According to (The Block): SentinelLabs warned that North Korean hackers are using the NimDoor backdoor virus disguised as a Zoom update to attack macOS systems, stealing encrypted wallet data and passwords.

Security company SentinelLabs warned in a recent research report that a North Korean cyberattack organization is using a new type of macOS backdoor virus called NimDoor to infect Apple devices, thereby infiltrating cryptocurrency companies and stealing wallet credentials and browser passwords.

The virus is hidden in a fake Zoom update program, and the spreading method mainly takes place through the Telegram social platform. The attackers used familiar social engineering strategies: first reaching out to target users via Telegram, then scheduling a 'meeting' on Calendly to entice victims to download a malicious installation package disguised as a Zoom update. The software bypassed Apple's security detection mechanisms through 'sideloading' and successfully ran on the device.

The uniqueness of NimDoor lies in the fact that it is written in Nim, a niche programming language rarely used in malware, which also helps it evade Apple's current virus detection. Once installed, this backdoor will:

Collect saved passwords from browsers;

Steal the local database from Telegram;

Extract cryptocurrency wallet files;

And create login startup items to achieve persistent operation and download subsequent attack modules.

SentinelLabs recommends:

Cryptocurrency companies should prohibit all unsigned installation packages;

Download Zoom updates only from the official zoom.us website;

Review the Telegram contact list and be wary of unfamiliar accounts that actively send executable files.

This attack is part of North Korea's ongoing targeting of the Web3 industry.

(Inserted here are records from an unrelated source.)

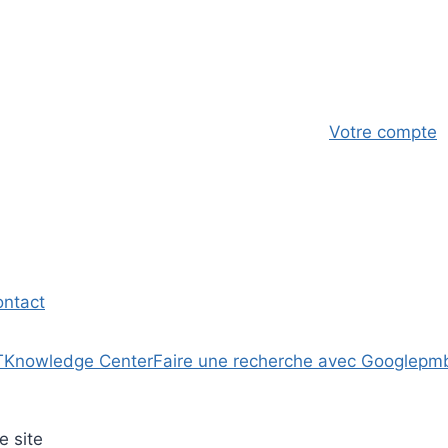
Votre compte
ontact
T
Knowledge Center
Faire une recherche avec Google
pm
e site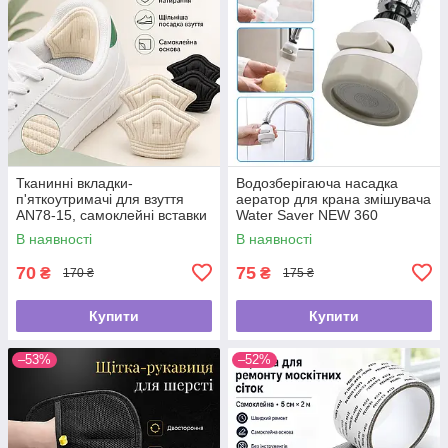
Тканинні вкладки-
Водозберігаюча насадка
п'яткоутримачі для взуття
аератор для крана змішувача
AN78-15, самоклейні вставки
Water Saver NEW 360
від натирання та мозолів, для
В наявності
В наявності
зменшення розміру взуття
70
75
₴
₴
170 ₴
175 ₴
Купити
Купити
–53%
–52%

Previously, Interchain Labs revealed that the Cosmos project team had inadvertently hired North Korean developers. At the same time, the U.S. Department of Justice has also charged several North Korean suspects, alleging that they laundered over $900,000 in stolen cryptocurrency through Tornado Cash, impersonating U.S. citizens and planning multiple cyberattacks.

According to the latest estimates from blockchain security company TRM Labs, in the first half of 2025, hacker organizations linked to North Korea have collectively stolen over $1.6 billion in crypto assets. Among them, the Bybit attack incident in February alone caused a loss of $1.5 billion, accounting for over 70% of all crypto losses in Web3 during the first half of the year.